Keith, the National Shooting Sports Foundation--wouldn't you say they're probably pro-hunting?--regards Audubon as neutral on hunting. Along with the Sierra Club and some other organizations. You want anti, take a look at the positions of HSUS, Friends of Animals, etc. Here is Audubon's official statement on hunting:

"Has never been opposed to the hunting of game species if that hunting is done ethically and in accordance with laws and regulations designed to prevent depletion of the wildlife resource."

They're not all about promoting hunting, but I can live with that position. And if we, as hunters, can make common cause with them . . . so much the better.

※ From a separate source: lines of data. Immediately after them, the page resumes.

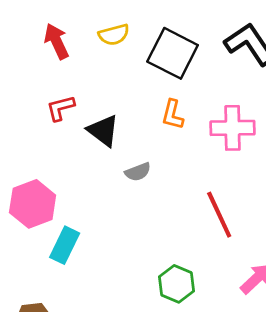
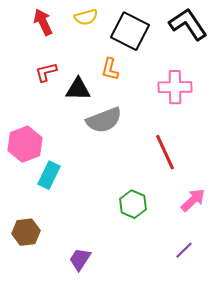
orange L-shape: (173, 115) -> (110, 69), moved
black triangle: (103, 131) -> (78, 89), turned -36
gray semicircle: (138, 172) -> (104, 120), size x1.8

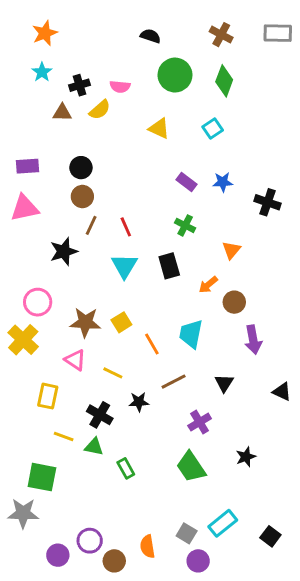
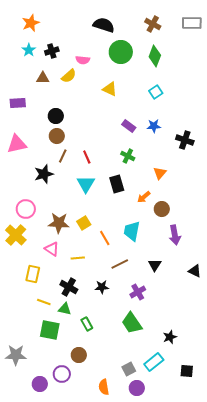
black semicircle: (150, 36) -> (104, 25), size x1.5
black cross: (80, 85) -> (52, 51), moved
cyan square: (213, 129) -> (156, 92), moved
purple rectangle: (27, 166) -> (18, 103), moved
yellow line: (113, 373) -> (78, 258), turned -32
black star: (139, 402) -> (102, 287), moved
black star: (246, 457) -> (170, 337), moved
green square: (42, 477) -> (50, 330), moved
gray square: (187, 533) -> (129, 369), turned 32
black square: (270, 536) -> (187, 371), turned -32
orange semicircle: (147, 546) -> (104, 387), moved
brown circle: (114, 561) -> (79, 355), moved

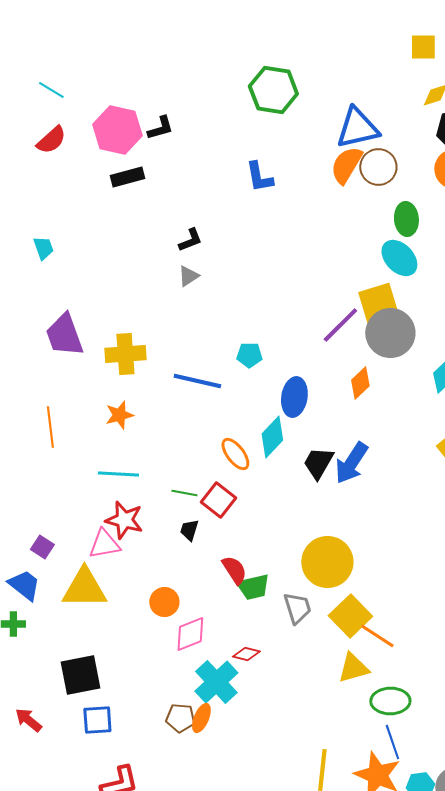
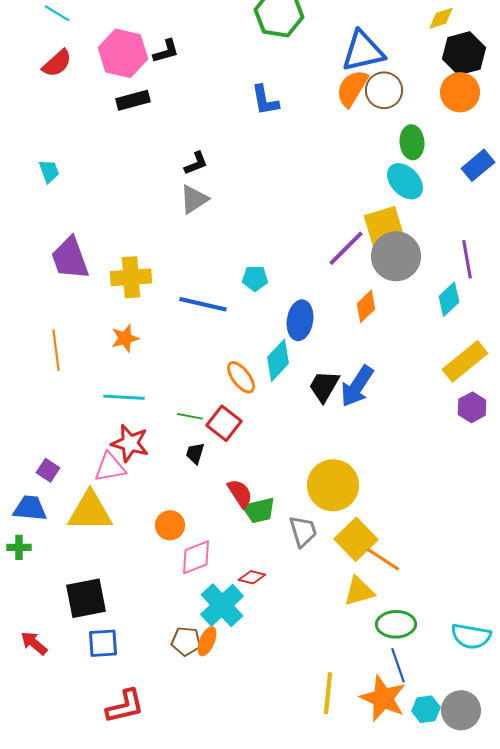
gray triangle: (188, 276) -> (194, 199), size x1.4
blue trapezoid: (24, 585) -> (30, 508), turned -33

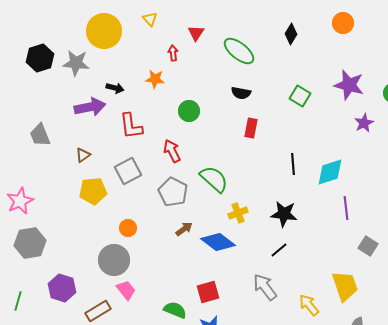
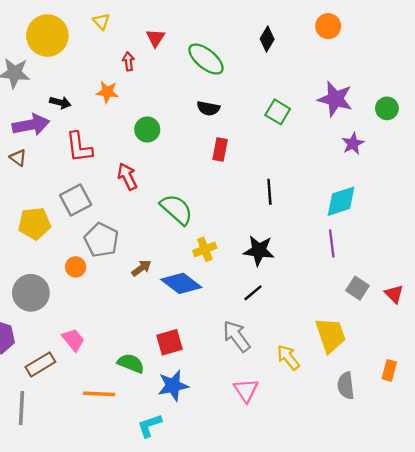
brown triangle: (83, 155) -> (18, 158), moved, turned -49
cyan diamond: (330, 172) -> (341, 201), moved
gray pentagon: (173, 192) -> (101, 240), moved
gray circle: (114, 260) -> (31, 293), moved

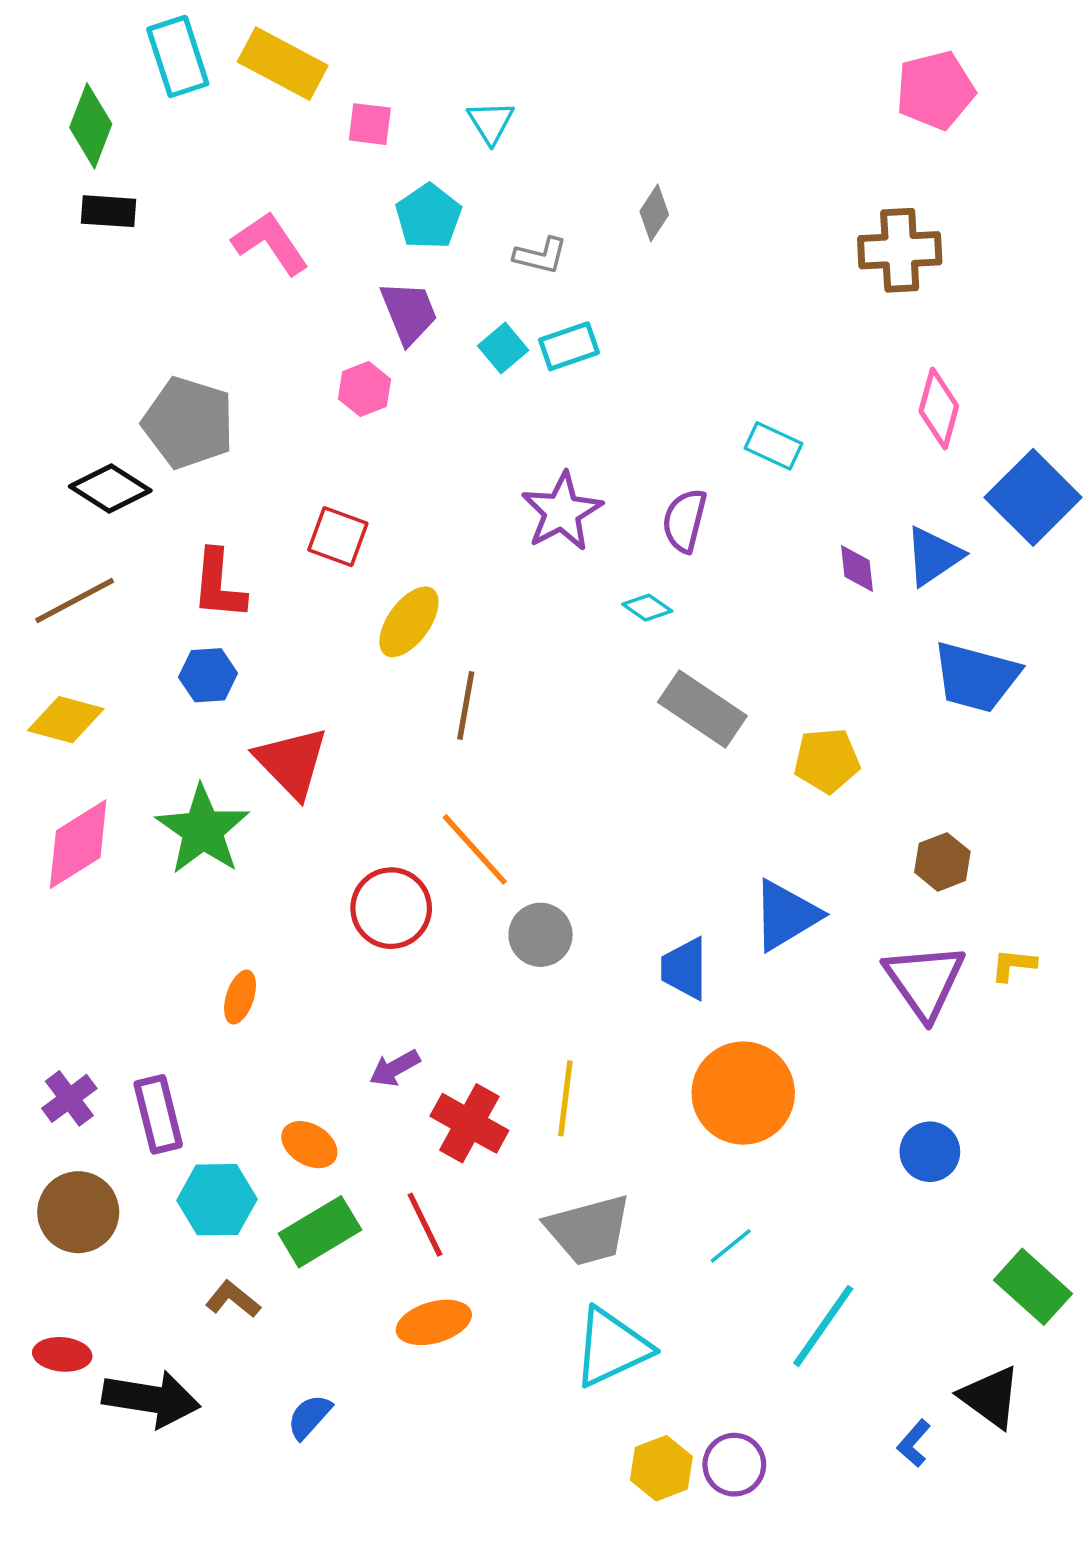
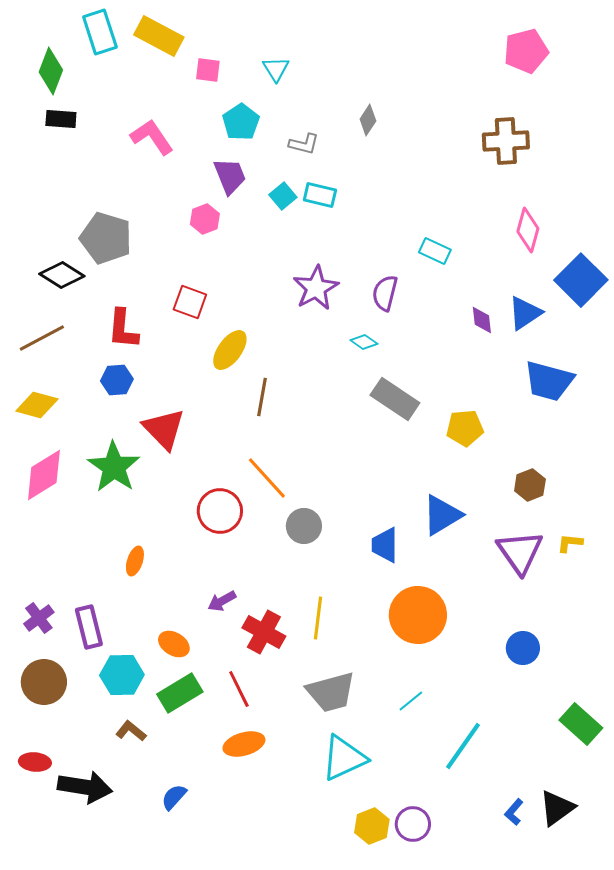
cyan rectangle: (569, 346) -> (320, 195), turned 32
black triangle: (990, 1397) -> (557, 808), moved, turned 48

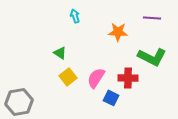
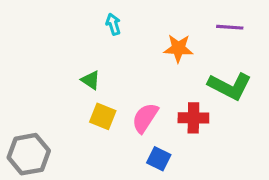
yellow square: (68, 77) -> (103, 116), turned -30
blue square: (111, 98) -> (159, 159), moved

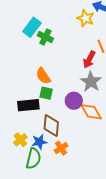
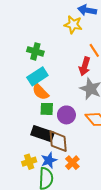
cyan rectangle: (32, 27) -> (37, 76), moved, turned 30
purple circle: (74, 101) -> (66, 115), moved
black rectangle: (28, 105) -> (42, 134), moved, turned 35
yellow cross: (20, 140) -> (29, 162), turned 32

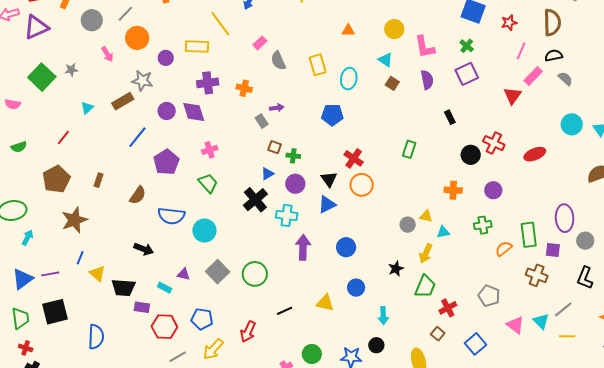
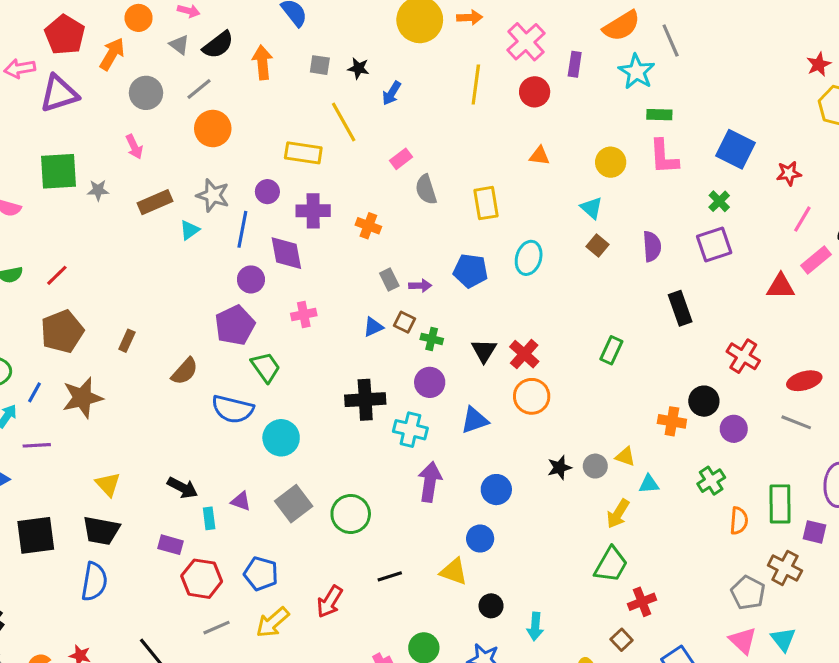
pink L-shape: (425, 47) -> (664, 157), moved
pink arrow: (107, 54) -> (134, 147), moved
purple circle: (166, 58) -> (267, 192), moved
gray star: (71, 70) -> (98, 190), moved
green square: (42, 77) -> (59, 171), turned 36
cyan ellipse: (349, 79) -> (529, 258), moved
red triangle: (512, 96) -> (781, 286), turned 48
brown rectangle: (123, 101) -> (155, 202), moved
cyan triangle: (87, 108) -> (190, 230), moved
purple arrow: (277, 108) -> (420, 286), moved
purple circle: (167, 111) -> (251, 279), moved
blue pentagon: (332, 115) -> (470, 271), moved
black rectangle: (450, 117) -> (680, 308), size x1.5
blue line: (137, 137) -> (242, 229), moved, turned -35
red line: (63, 138) -> (57, 275), moved
black circle: (471, 155) -> (704, 401), moved
blue triangle: (267, 174) -> (373, 327), moved
black triangle: (329, 179) -> (484, 351), moved
green trapezoid: (208, 183) -> (266, 367), moved
black cross: (255, 200) -> (365, 400), turned 30
green cross: (483, 225) -> (711, 481), turned -30
black arrow: (144, 249) -> (182, 488), moved
orange semicircle: (504, 249) -> (739, 521), turned 126
blue line: (80, 258) -> (34, 392), moved
black star: (396, 269) -> (559, 468), moved
purple line: (50, 274) -> (37, 445), moved
black trapezoid: (123, 288) -> (101, 531), moved
cyan rectangle: (165, 288) -> (209, 518), turned 48
blue circle: (356, 288) -> (480, 539), moved
gray pentagon: (489, 296) -> (748, 593), moved
gray line: (563, 309) -> (796, 422), moved, turned 54
cyan arrow: (383, 316) -> (535, 626), moved
black circle: (376, 345) -> (491, 606), moved

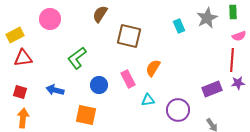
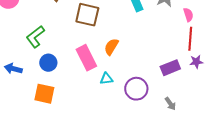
pink semicircle: (239, 36) -> (188, 15), moved, turned -88
pink rectangle: (128, 79) -> (86, 58), size x1.4
blue circle: (99, 85) -> (48, 63), moved

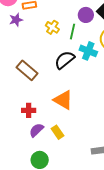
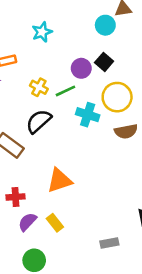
green line: (73, 32) -> (65, 91), turned 56
black semicircle: (65, 60) -> (39, 121), moved
orange triangle: (63, 100) -> (59, 180), turned -45

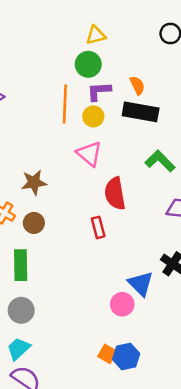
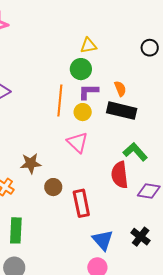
red semicircle: (115, 194) -> (120, 175), moved
brown circle: (34, 223) -> (53, 187), moved
red rectangle: (98, 227) -> (81, 203), size x1.5
blue triangle: (141, 284) -> (103, 240), moved

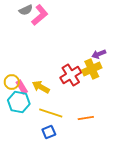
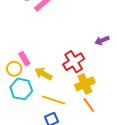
yellow cross: (92, 69) -> (85, 84), moved
pink rectangle: (22, 87) -> (24, 59), moved
orange line: (86, 118) -> (89, 105), turned 63

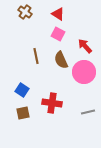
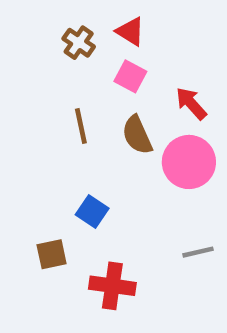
brown cross: (25, 12) -> (79, 43), moved
blue square: (22, 90) -> (92, 212), moved
red cross: (52, 103) -> (112, 286), moved

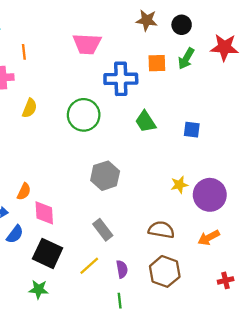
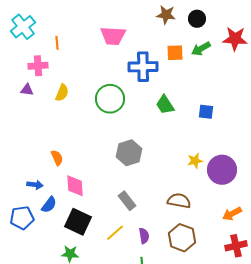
green arrow: (186, 59) -> (201, 49), turned 30
orange semicircle: (24, 191) -> (57, 158), moved, turned -49
orange arrow: (209, 238) -> (232, 214), moved
red cross: (226, 280) -> (236, 246), size x1.5

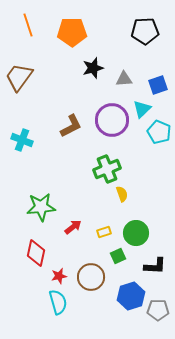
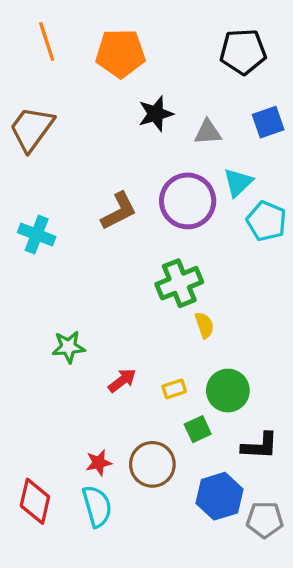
blue square: (158, 85) -> (268, 122), moved
green star: (41, 207) -> (68, 347), size x0.7
red diamond: (36, 253) -> (35, 501), moved

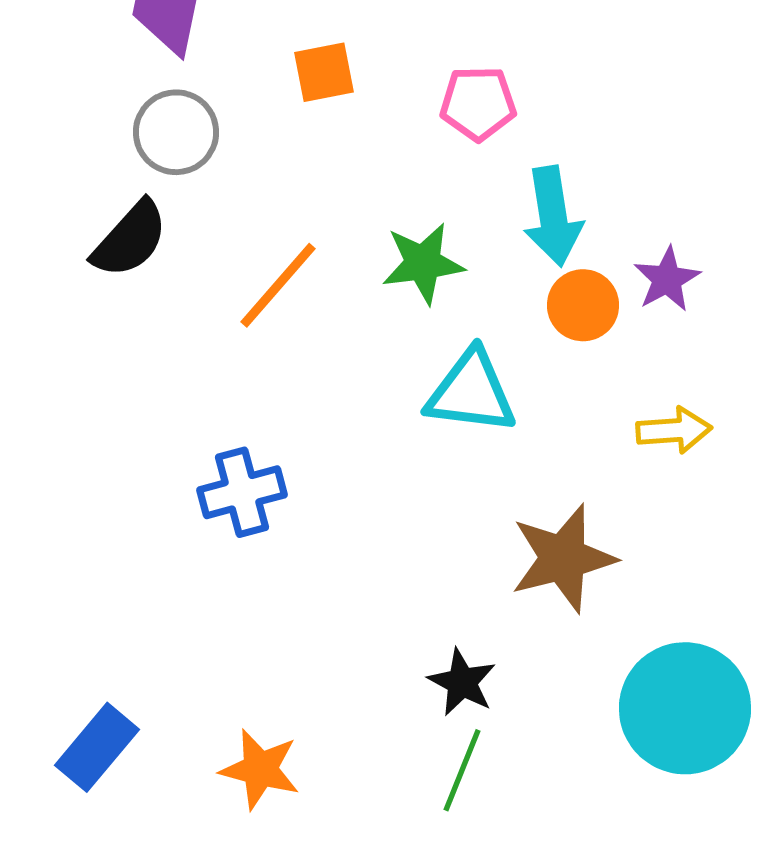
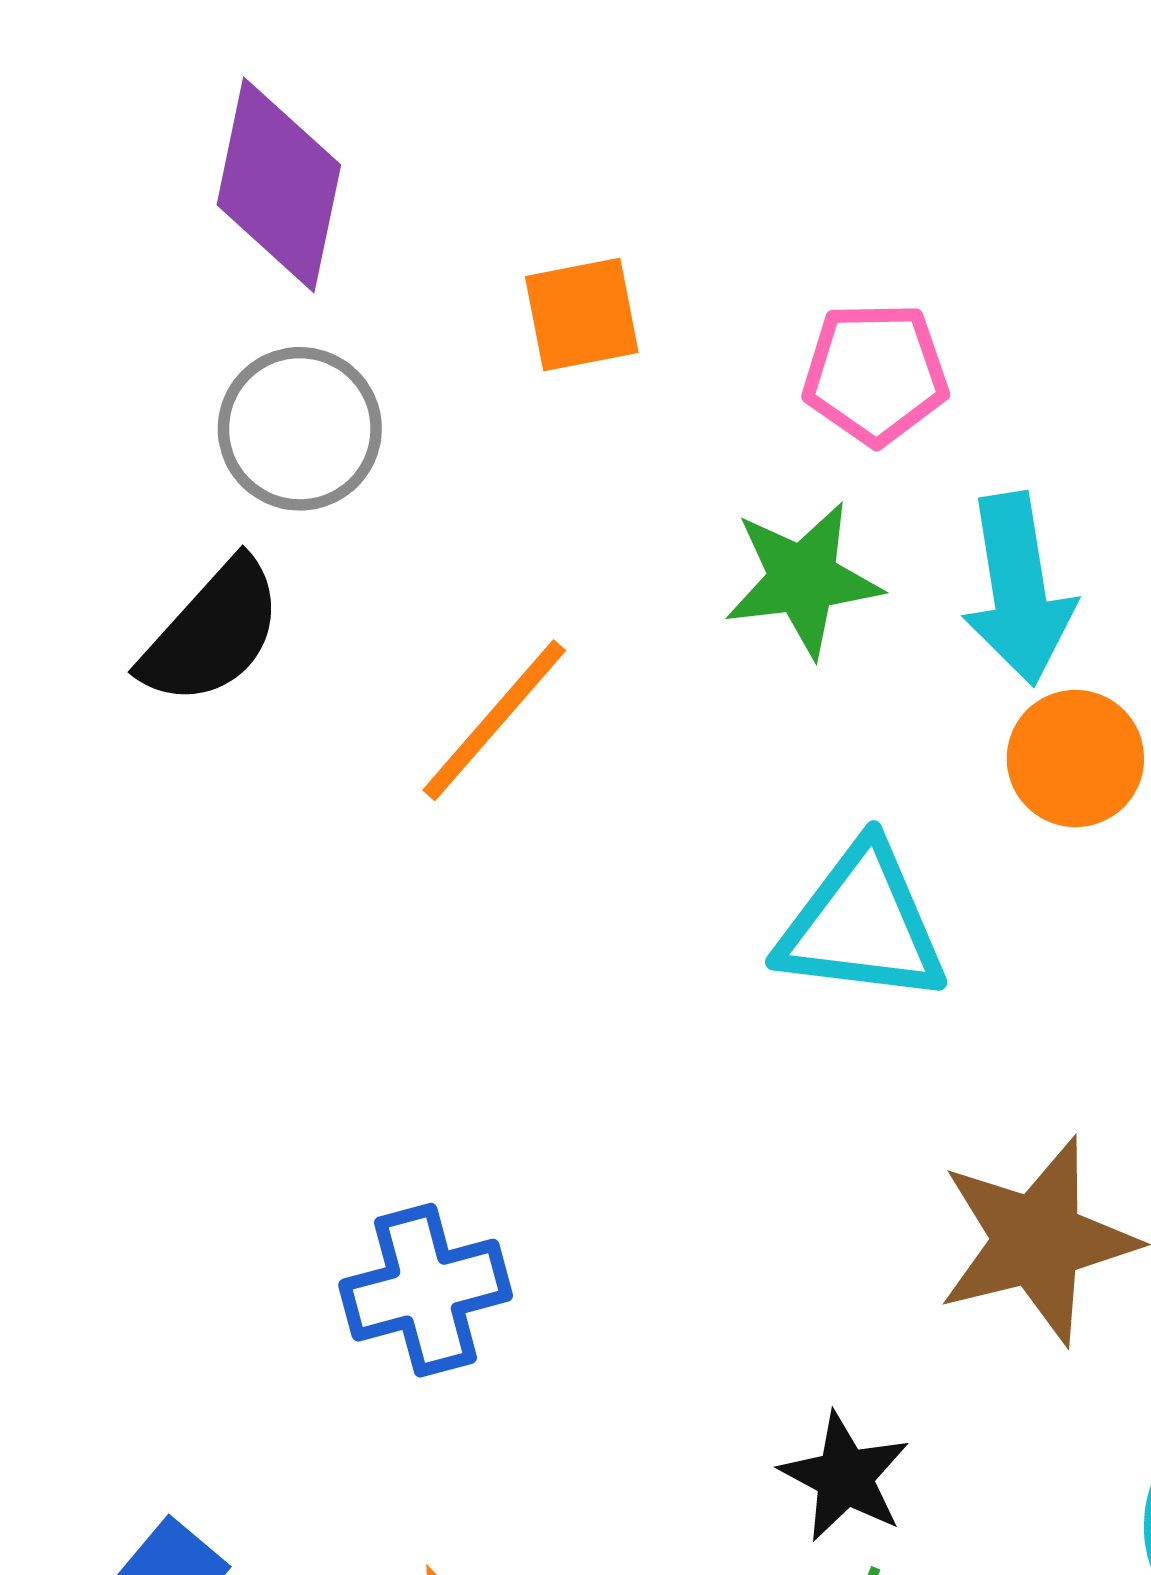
green star: (423, 263) -> (803, 579), moved
blue cross: (242, 492) -> (426, 1290), moved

As for lead in the soil . . . indeed, easy to see how a woodcock--given how they feed and what they feed on--might get lead from the soil. And of course lead is a naturally occurring element. We don't need to do anything to "put it into the environment". But it's a little hard to see how upland birds other than woodcock would be nearly as likely to end up with lead in a similar manner. Nor, for that matter, to ingest lead pellets--unless that happens when they're picking up grit. And there are examples of doves with lead pellets in their digestive system. But doves are more like waterfowl (a lot of concentrated shot fall on areas where they're heavily hunted) than they are like pheasants or grouse or quail, where shot fall is going to be very scattered. And while lead shot and bullets don't break down readily or dissolve, the soil where they drop does not remain static. If it did, rather than having to dig up lead on shooting ranges--especially trap and skeet ranges--you could just go out there with a hoe and scrape all those pellets together in a big pile. Depending on the composition of the soil, as a result of freezing, thawing etc, it gradually works itself underground. Same with the bottoms of lakes and streams, which are constantly getting new layers of silt. We've significantly reduced the amount of lead we're dropping into water, and that's now been going on for about 25 years. If lead were still a significant problem in marshes, lakes, etc . . . then why aren't we still seeing all those dying ducks and geese? Why did the problem largely resolve itself as a result of the lead shot ban? Pretty easy to turn that example on its head and leave it to you to come up with some other source of lead that was killing ducks and geese previously but is now gone. And just happens to have disappeared at the same time we stopped shooting lead at waterfowl.

I'll agree that Flint isn't the only example of a contaminated waterway . . . but I think you'll agree that it is an EXTREME example. Although the various DNR's issue precautionary notices on some bodies of water, there aren't many where lead contamination is so high that eagles are likely to die from lead poisoning as a result of eating the fish. And if a dead eagle shows a high level of lead in its blood as well as other signs of having been poisoned, lead poisoning is a pretty likely cause.

The real problem with lead is that it's toxic. Toxic = bad. The simplistic solution therefore: Get rid of that bad, toxic stuff. That's what we're up against. But we can insist on "good science" to support any claims that it's really lead--and lead from bullets or shot--that's killing species X, Y, or Z.